Allerdings hat die SPD den vorläufigen Zahlen zufolge zusammengerechnet noch mehr Stimmen an die konservative CDU und die in erheblichen Teilen rechtsextreme AfD verloren als an Nichtwähler. Offenbar fühlten sich diese Wahlberechtigten bei der SPD in der Koalition mit Grünen und Linken nicht mehr angesprochen.
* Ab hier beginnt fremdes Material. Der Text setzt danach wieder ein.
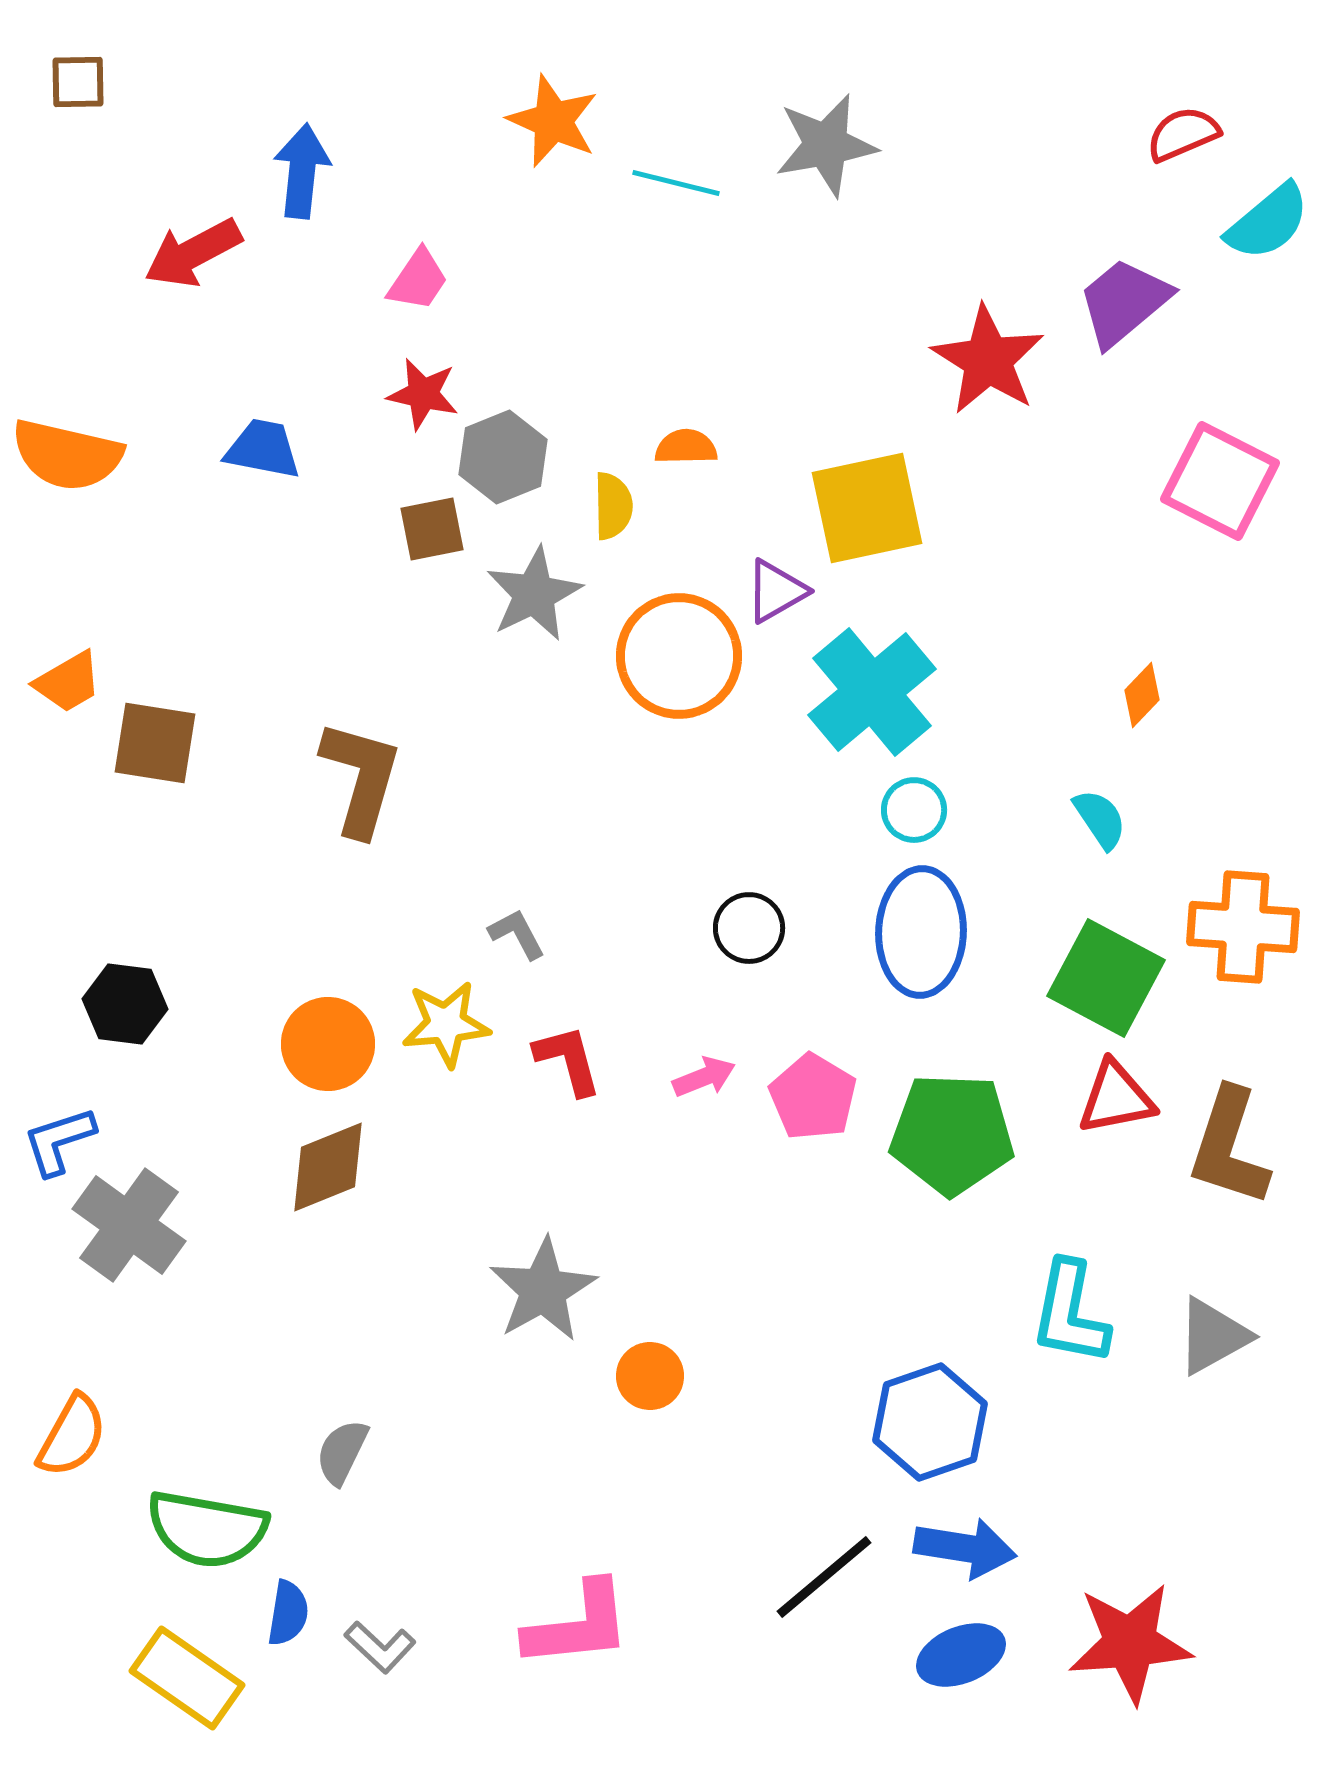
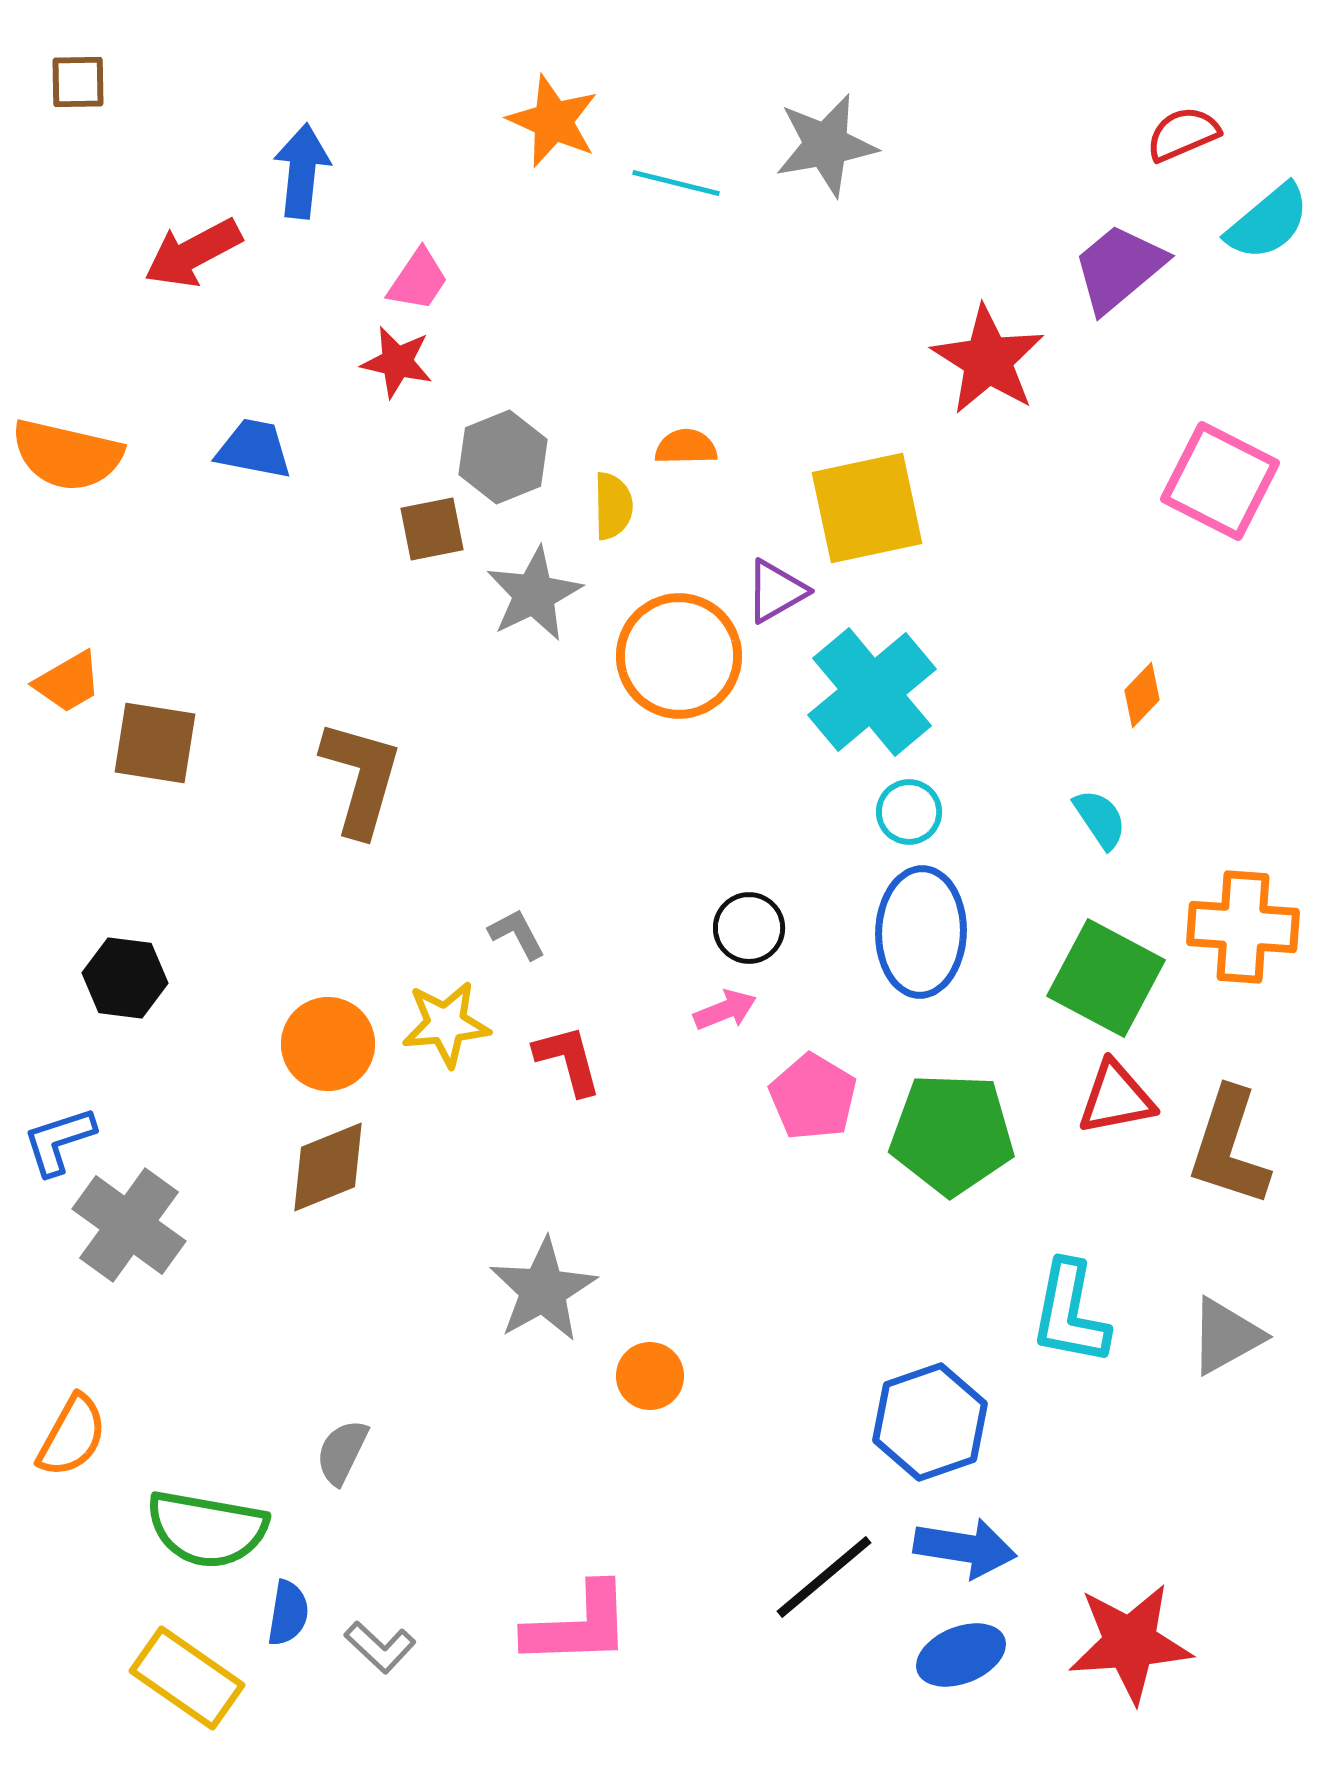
purple trapezoid at (1124, 302): moved 5 px left, 34 px up
red star at (423, 394): moved 26 px left, 32 px up
blue trapezoid at (263, 449): moved 9 px left
cyan circle at (914, 810): moved 5 px left, 2 px down
black hexagon at (125, 1004): moved 26 px up
pink arrow at (704, 1077): moved 21 px right, 67 px up
gray triangle at (1213, 1336): moved 13 px right
pink L-shape at (578, 1625): rotated 4 degrees clockwise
Über die genauen Gründe lässt sich nur spekulieren: die von den Grünen forcierte Verkehrswende, das diffuse Gefühl von Unsicherheit nach den Silvester-Krawallen - die vage Hoffnung, dass eine CDU-geführte Regierung die angehäuften Probleme der Stadt besser managen könnte: Die Gründe sind vielfältig und werden Berlin noch länger beschäftigen.

Enttäuschte Linken-Wähler in Berlin haben sich nach rechts orientiert

Erstaunlich sind einige Details der Wählerwanderung, die so wohl nur wenige erwartet hätten: Auch die Linke hat viele einstige Wähler verschreckt, die 2023 nicht zur Wahl gegangen sind. Bei den Abwanderungen zu anderen Parteien steht aber eine ganz vorne, die sehr weit von den Linken entfernt ist: die CDU, gefolgt von der AfD. Einigen Linken-Politiker wie Sahra Wagenknecht, die in Berlin gar nicht zur Wahl standen, zeigen in bestimmten Programmpunkten Übereinstimmungen mit der Rechtsaußen-Partei. Für mehrere tausend ehemalige Linken-Wähler haben den Wechsel von links nach ganz weit rechts in Berlin offenbar schon vollzogen.